A requirement of the Dialogflow webhook is the endpoint must be https. We can use ngrok to expose localhost to the web with https.

./ngrok http 5000

Ngrok will output a UI in the terminal with the url. Note the forwarding https url, because we will need it soon.

Step 3: Dialogflow Webhook

Our local code should be running properly, so we can move toward setting up Dialogflow to respond to our vocal/text queries.

Log into Dialogflow and add an action, “Dad Jokes”.

It’s not required, but easiest if you also create the Google Project here too. You can do that via the section Google Project.

We will be directed to the main dashboard for our action. On the left side, you will see a couple tabs, navigate to Fulfillment. By default, our action is not configured for a webhook. To change that we will add the ngrok tunnel https url from earlier.

We don’t need any headers or authentication at the moment. Go to the bottom and click Save.

Step 4: Entities and Intents

Although I won’t go over them too much here, Intents and Entities are quite core to a Dialogflow action. In short, Intents are what the user is generally trying to convey. And entities are the specific data that make that intent unique or personal.

For a user can ask,

“What is the weather in Valencia, Spain?”

The Intent in this case would be, “What is the weather”. And the Entity would be “Valencia, Spain.”

Valencia, Spain is something we can query against a question that we want to answer.

Nevertheless, these are predefined by us in Dialogflow.

In the Entities tab, define an entity joke. Then you will have to define a row called joke and Save.

In the Intents section we are going to add an Intent called get-joke. Add a Training phrase with a user expression defined as tell me a joke. Finally, enable the webhook fulfillment, and click Save.

Step 5: Testing

Once all that is setup, we are ready to test it out!

On the right-hand side of the Dialogflow dashboard, we will find a “See how it works in Google Assistant”. Click on the link.

The new dashboard will have something that resembles a phone. In this space, we can directly test out all of our Intents, Entities, and webhook behaviors.

Give it a shot with invoking the action with “Talk to my test app” followed by the Intent we defined before, “tell me a joke”.

If all goes well you should see “Hello World”.

This means that everything worked perfectly.
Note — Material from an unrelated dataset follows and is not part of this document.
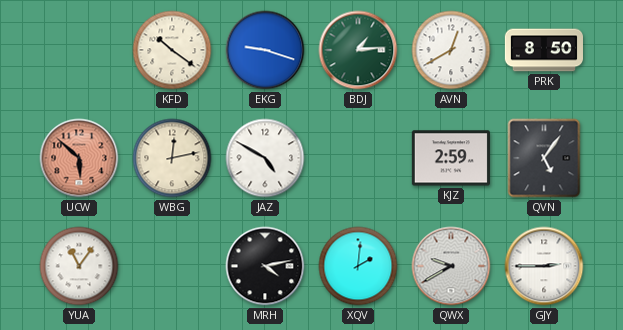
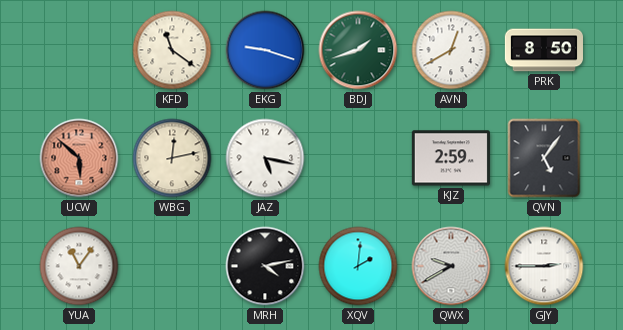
KFD: 10:21 -> 11:21
BDJ: 1:14 -> 1:42
JAZ: 4:50 -> 5:17
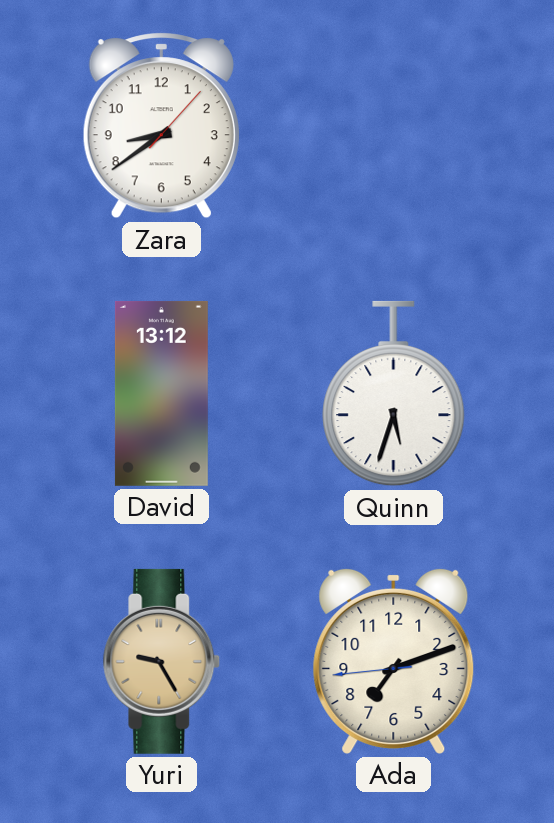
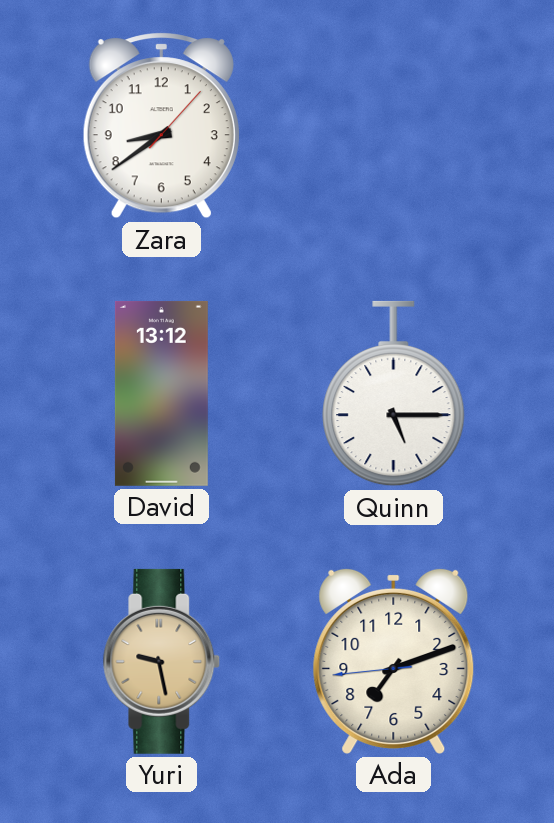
Quinn: 5:33 -> 5:15
Yuri: 9:25 -> 9:28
We can even prove the result by looking at the ngrok UI which will show all the http calls coming in. You should see a 200 response.
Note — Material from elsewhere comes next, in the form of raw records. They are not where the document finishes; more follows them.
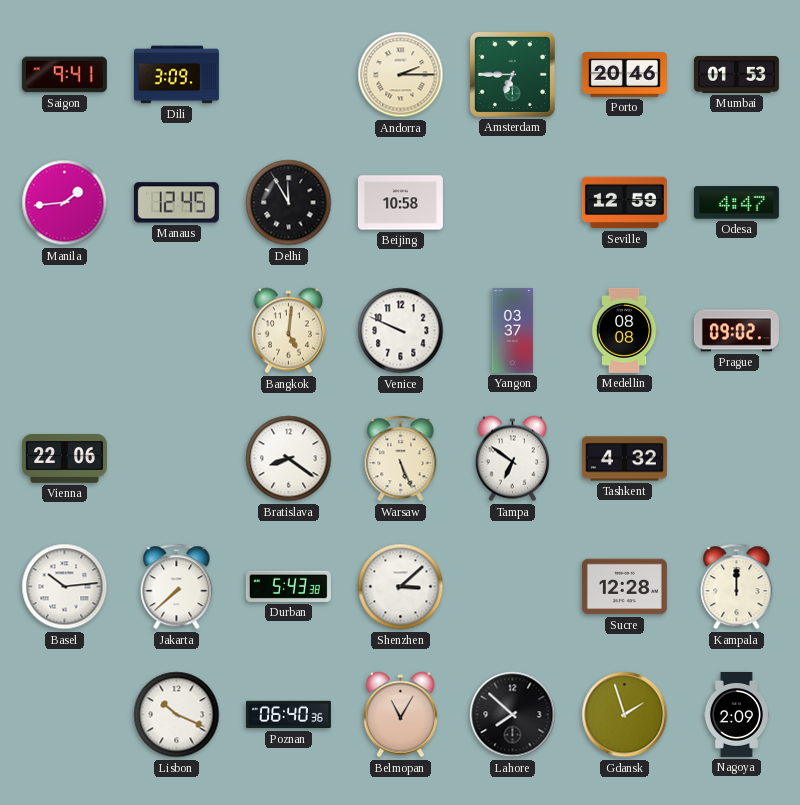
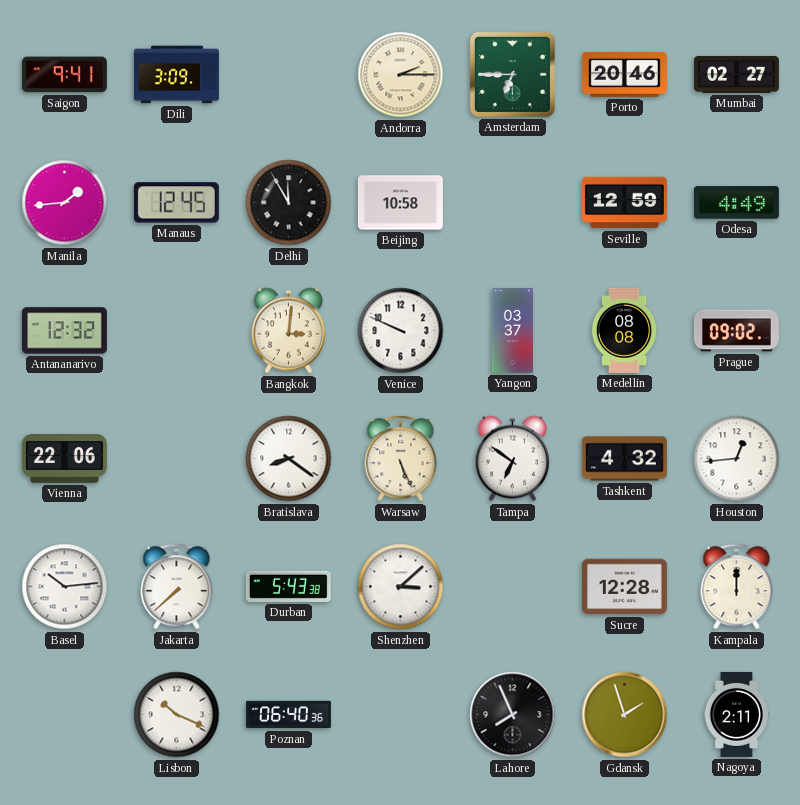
Mumbai: 01:53 -> 02:27
Odesa: 4:47 -> 4:49
Antananarivo: none -> 12:32
Bangkok: 5:01 -> 3:01
Houston: none -> 12:44
Belmopan: 11:05 -> none
Lahore: 7:52 -> 7:56
Nagoya: 2:09 -> 2:11
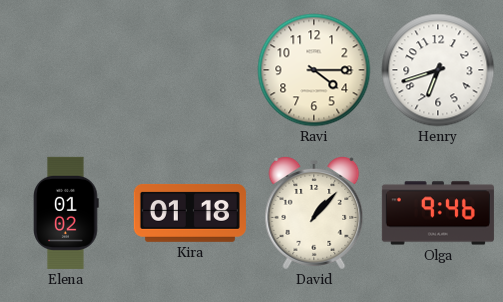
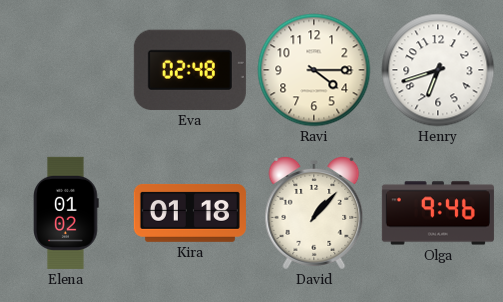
Eva: none -> 02:48
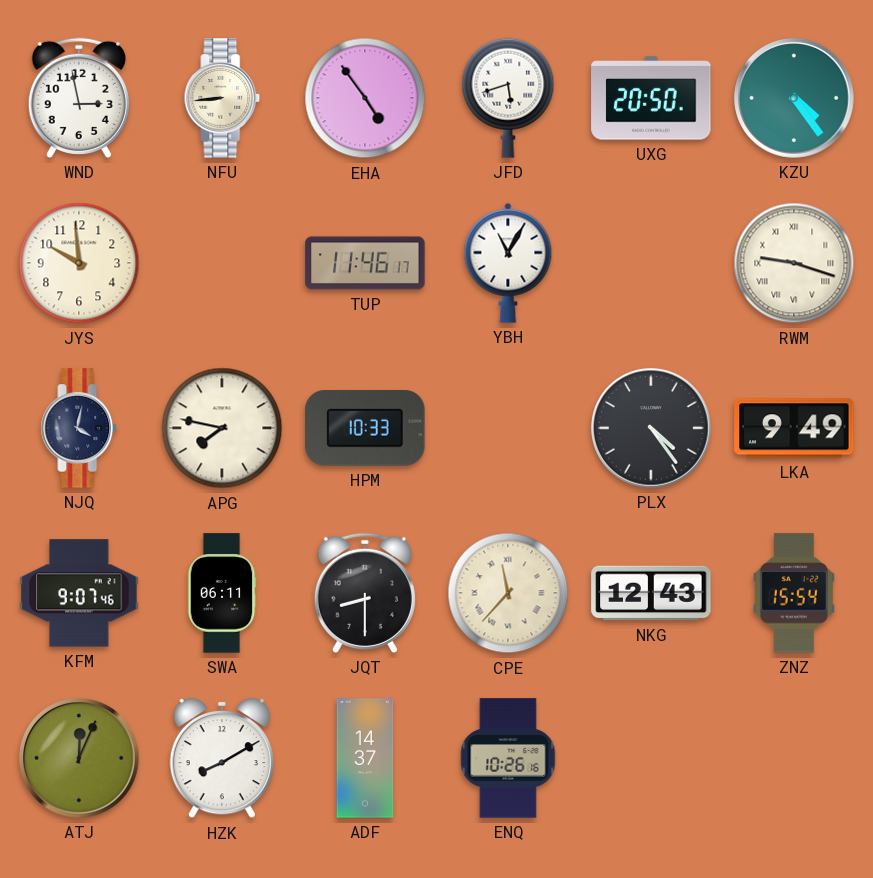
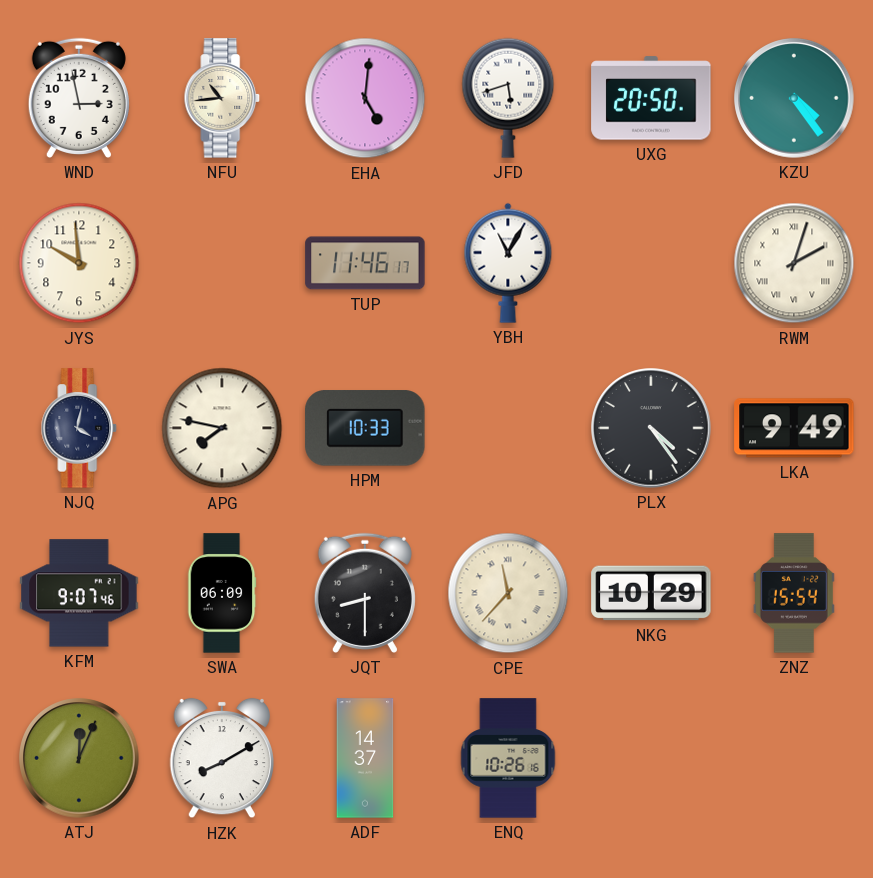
NFU: 8:44 -> 10:44
EHA: 4:54 -> 5:01
RWM: 9:18 -> 2:03
SWA: 06:11 -> 06:09
NKG: 12:43 -> 10:29
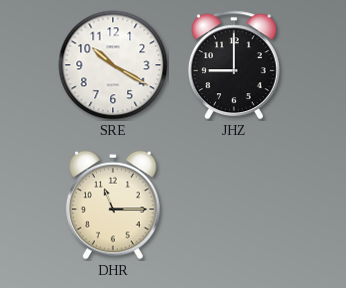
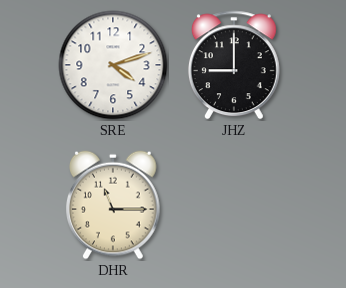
SRE: 10:20 -> 4:12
Don’t pay attention to the 500 :(

Additionally, you should see a call in the local Flask server.

Note that if something goes unexpectedly, you can debug from the stack trace found in the local Flask server. Also, if you try talking to your test app and it disconnects, that usually means that an error was raised in your webhook. Check the stack trace, fix the issue and try talking to your test app again. That’s iteration!

Conclusion

That’s it for the “Hello World” portion of this tutorial. We learned how to initialize a project with Apprentice, get a local development server running, start a Dialogflow project, and defined Intents and Entities for our action.

The next steps will be implementing the desired API call so we can return a joke to the user.